-- Task objective --
The answer is all of the entries below, repeated exactly and free of pictures.

-- Records to use --

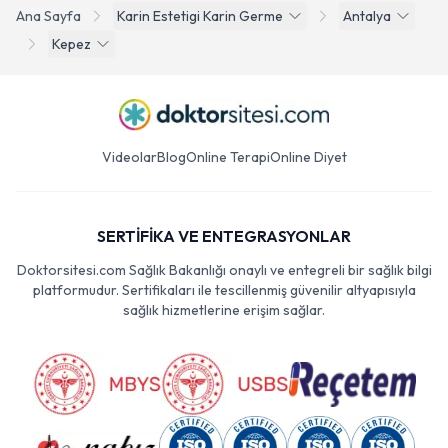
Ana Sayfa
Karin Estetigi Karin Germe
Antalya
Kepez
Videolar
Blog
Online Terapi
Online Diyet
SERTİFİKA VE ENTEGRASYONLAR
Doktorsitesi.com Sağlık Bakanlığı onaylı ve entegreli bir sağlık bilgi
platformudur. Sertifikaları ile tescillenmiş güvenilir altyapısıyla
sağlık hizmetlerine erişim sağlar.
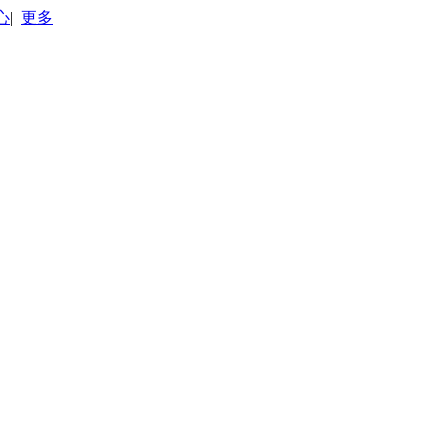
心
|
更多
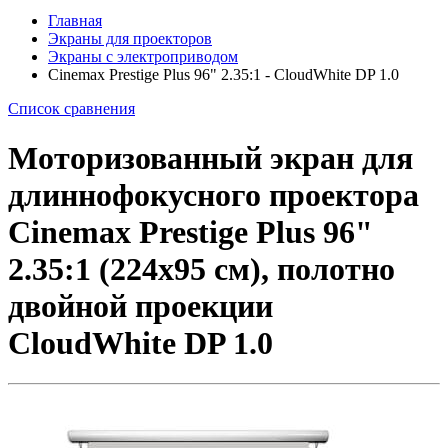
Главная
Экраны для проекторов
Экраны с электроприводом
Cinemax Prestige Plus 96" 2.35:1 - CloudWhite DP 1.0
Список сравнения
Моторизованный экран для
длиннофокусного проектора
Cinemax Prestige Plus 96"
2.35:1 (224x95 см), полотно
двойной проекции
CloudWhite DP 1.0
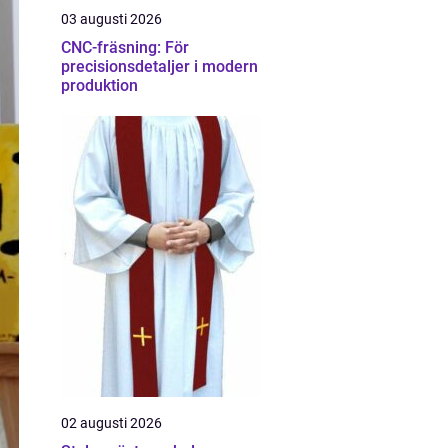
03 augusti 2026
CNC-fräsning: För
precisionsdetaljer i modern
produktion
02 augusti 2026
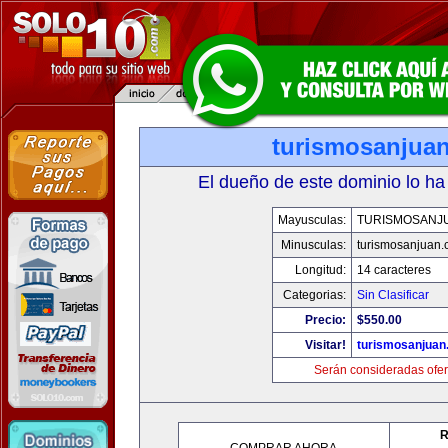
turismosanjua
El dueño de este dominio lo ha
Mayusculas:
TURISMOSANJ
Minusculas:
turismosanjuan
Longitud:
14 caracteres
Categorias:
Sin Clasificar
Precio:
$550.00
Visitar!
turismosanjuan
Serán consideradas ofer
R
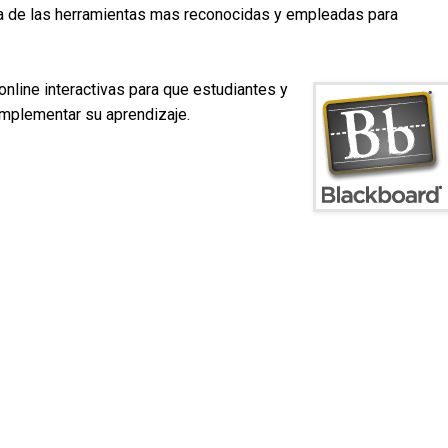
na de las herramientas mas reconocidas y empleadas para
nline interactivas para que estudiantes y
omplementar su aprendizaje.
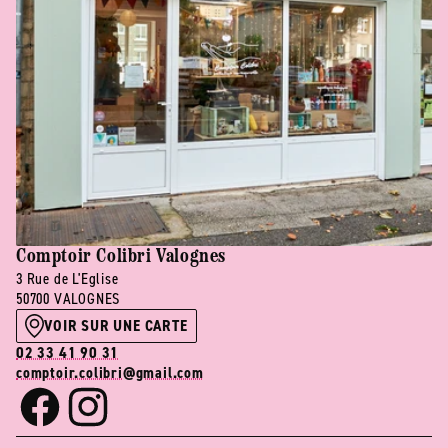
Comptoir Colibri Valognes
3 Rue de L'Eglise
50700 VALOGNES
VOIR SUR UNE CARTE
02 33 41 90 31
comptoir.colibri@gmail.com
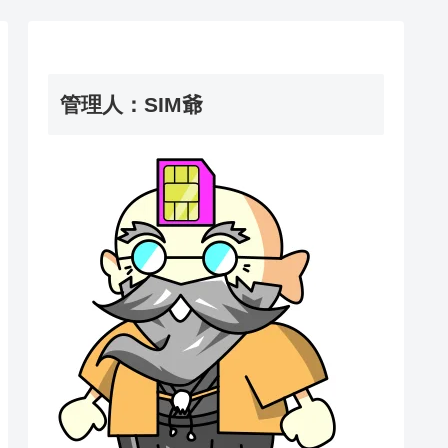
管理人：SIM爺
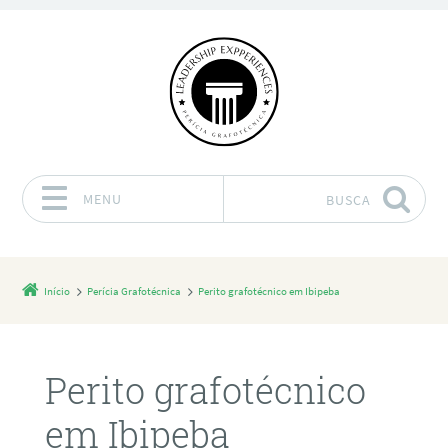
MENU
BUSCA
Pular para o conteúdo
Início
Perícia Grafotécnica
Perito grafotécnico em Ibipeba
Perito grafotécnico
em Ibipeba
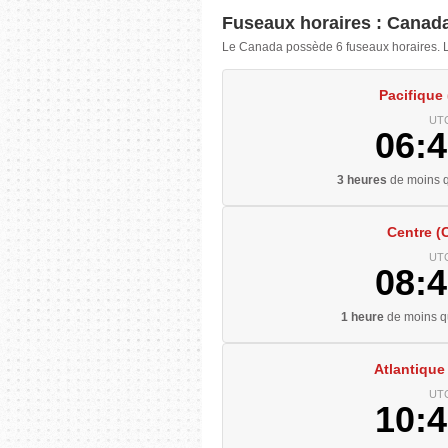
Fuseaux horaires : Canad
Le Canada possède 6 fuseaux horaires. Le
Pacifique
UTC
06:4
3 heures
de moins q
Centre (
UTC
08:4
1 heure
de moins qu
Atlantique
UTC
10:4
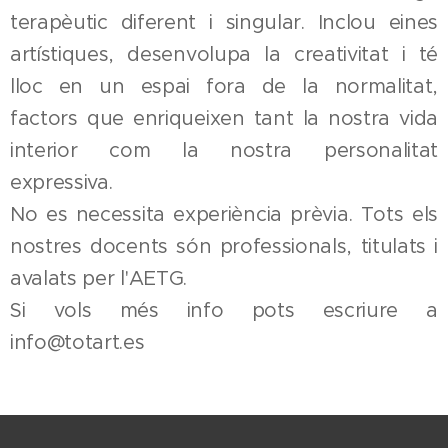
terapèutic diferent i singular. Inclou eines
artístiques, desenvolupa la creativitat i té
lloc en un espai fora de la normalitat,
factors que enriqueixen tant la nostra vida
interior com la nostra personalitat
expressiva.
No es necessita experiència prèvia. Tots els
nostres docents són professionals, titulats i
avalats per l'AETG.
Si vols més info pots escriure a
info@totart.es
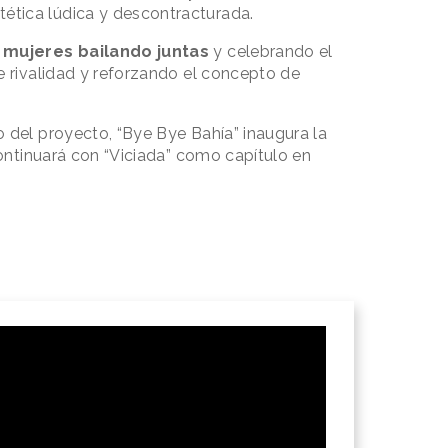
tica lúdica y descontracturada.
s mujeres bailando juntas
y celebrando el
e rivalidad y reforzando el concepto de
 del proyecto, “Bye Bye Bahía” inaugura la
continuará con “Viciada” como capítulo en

-- Solution --
Ana Sayfa
Karin Estetigi Karin Germe
Antalya
Kepez
Videolar
Blog
Online Terapi
Online Diyet
SERTİFİKA VE ENTEGRASYONLAR
Doktorsitesi.com Sağlık Bakanlığı onaylı ve entegreli bir sağlık bilgi
platformudur. Sertifikaları ile tescillenmiş güvenilir altyapısıyla
sağlık hizmetlerine erişim sağlar.
心
|
更多
Главная
Экраны для проекторов
Экраны с электроприводом
Cinemax Prestige Plus 96" 2.35:1 - CloudWhite DP 1.0
Список сравнения
Моторизованный экран для
длиннофокусного проектора
Cinemax Prestige Plus 96"
2.35:1 (224x95 см), полотно
двойной проекции
CloudWhite DP 1.0
03 augusti 2026
CNC-fräsning: För
precisionsdetaljer i modern
produktion
02 augusti 2026
turismosanjua
El dueño de este dominio lo ha
Mayusculas:
TURISMOSANJ
Minusculas:
turismosanjuan
Longitud:
14 caracteres
Categorias:
Sin Clasificar
Precio:
$550.00
Visitar!
turismosanjuan
Serán consideradas ofer
R
na de las herramientas mas reconocidas y empleadas para
nline interactivas para que estudiantes y
omplementar su aprendizaje.
Comptoir Colibri Valognes
3 Rue de L'Eglise
50700 VALOGNES
VOIR SUR UNE CARTE
02 33 41 90 31
comptoir.colibri@gmail.com
管理人：SIM爺
MENU
BUSCA
Pular para o conteúdo
Início
Perícia Grafotécnica
Perito grafotécnico em Ibipeba
Perito grafotécnico
em Ibipeba
Fuseaux horaires : Canad
Le Canada possède 6 fuseaux horaires. Le
Pacifique
UTC
06:4
3 heures
de moins q
Centre (
UTC
08:4
1 heure
de moins qu
Atlantique
UTC
10:4
terapèutic diferent i singular. Inclou eines
artístiques, desenvolupa la creativitat i té
lloc en un espai fora de la normalitat,
factors que enriqueixen tant la nostra vida
interior com la nostra personalitat
expressiva.
No es necessita experiència prèvia. Tots els
nostres docents són professionals, titulats i
avalats per l'AETG.
Si vols més info pots escriure a
info@totart.es
tica lúdica y descontracturada.
s mujeres bailando juntas
y celebrando el
e rivalidad y reforzando el concepto de
 del proyecto, “Bye Bye Bahía” inaugura la
continuará con “Viciada” como capítulo en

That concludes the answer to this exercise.